As originally established, the funding corridor was slated to widen over the years 2013 through 2016, which, in turn, would have resulted in the use of lower interest rates to calculate benefit liabilities. Subsequent legislation delayed the date when this was to occur. Section 430, as modified by that subsequent legislation, retained the 10% corridor through the 2020 plan year, expanding it by 5% per year beginning in 2021 until reaching 30% for plan years beginning in 2024.
ARPA reduces the interest rate corridor to 5% for plan years 2020 through 2025. ARPA also delays the gradual expansion of the interest rate corridor, which was to commence with the 2021 plan year; under ARPA, the expansion of the interest rate corridor will not commence until the 2026 plan year, with the maximum 30% corridor being reached for the 2030 plan year. Because interest rates continue to be at historic lows, the narrowing of the corridor is at least initially likely to result in higher segment rates than would otherwise apply in the absence of ARPA. Note, however, that the narrowing of the corridor and the delay in its expansion could actually result in lower segment rates than would otherwise apply if interest rates increase sufficiently.
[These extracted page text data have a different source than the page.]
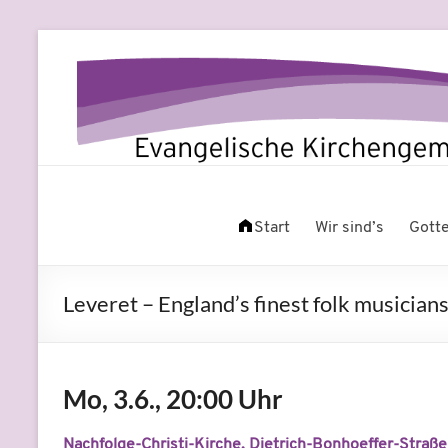
Zum
Inhalt
springen
Evangelische
Leben
am
Start
Wir sind’s
Gott
Kirchengemeinde
Fluss
Beuel
Leveret – England’s finest folk musician
Mo, 3.6., 20:00 Uhr
Nachfolge-Christi-Kirche, Dietrich-Bonhoeffer-Straße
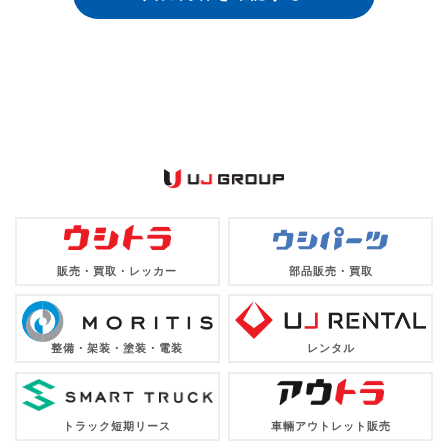
販売・買取・レッカー
部品販売・買取
整備・架装・塗装・電装
レンタル
トラック短期リース
車輛アウトレット販売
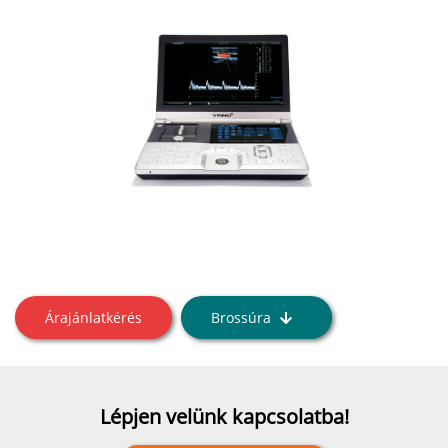
Árajánlatkérés
Brossúra
Lépjen velünk kapcsolatba!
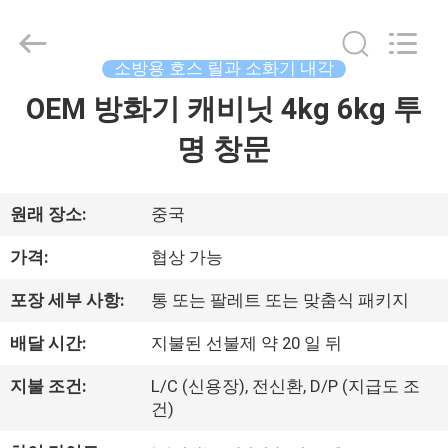
-
2026
Chengdu
CQMEC
Machinery
소방용 호스 릴과 소화기 내각
& Equipment
Co.,
Ltd .
OEM 방화기 캐비닛 4kg 6kg 투
집
All
Rights
Reserved.
명 창문
제
품
원래 장소:
중국
가격:
협상 가능
동
포장 세부 사항:
통 또는 팔레트 또는 맞춤식 패키지
영
배달 시간:
지불된 선불제 약 20 일 뒤
상
지불 조건:
L/C (신용장), 전신환, D/P (지급도 조
건)
우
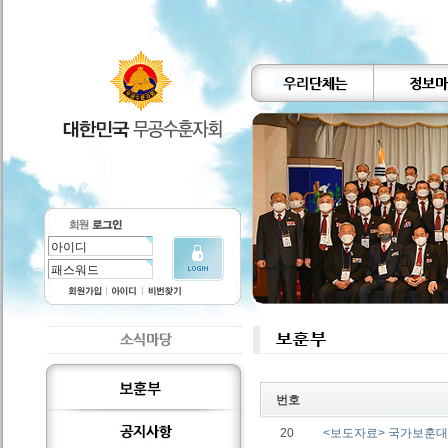
번호
20
<보도자료> 국가보훈대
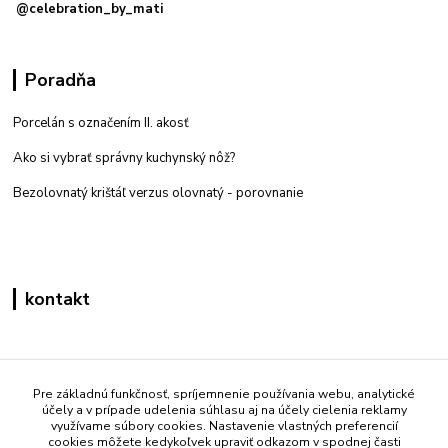
@celebration_by_mati
Poradňa
Porcelán s označením II. akosť
Ako si vybrať správny kuchynský nôž?
Bezolovnatý krištáľ verzus olovnatý -
porovnanie
kontakt
Zákaznícka podpora eshop mati
+421 908 861 051
Pre základnú funkčnosť, spríjemnenie používania webu, analytické
účely a v prípade udelenia súhlasu aj na účely cielenia reklamy
(Po - Pia 7:30-15:30)
využívame súbory cookies. Nastavenie vlastných preferencií
cookies môžete kedykoľvek upraviť odkazom v spodnej časti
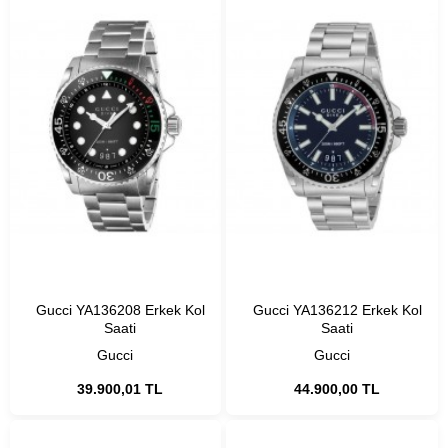
Gucci YA136208 Erkek Kol
Gucci YA136212 Erkek Kol
Saati
Saati
Gucci
Gucci
39.900,01 TL
44.900,00 TL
Finally, ARPA provides that the 25-year average of each of the three segment rates (to which the applicable interest rate corridor applies) shall be deemed to be no less than 5%.
The changes related to the interest rate corridor apply to plan years beginning in 2020 and thereafter, provided that ARPA permits a plan sponsor to elect not to apply the changes to plan years beginning in 2020 and 2021; the election may apply for all purposes or only for purposes of determining the adjusted funding target attainment percentage used for benefit restrictions.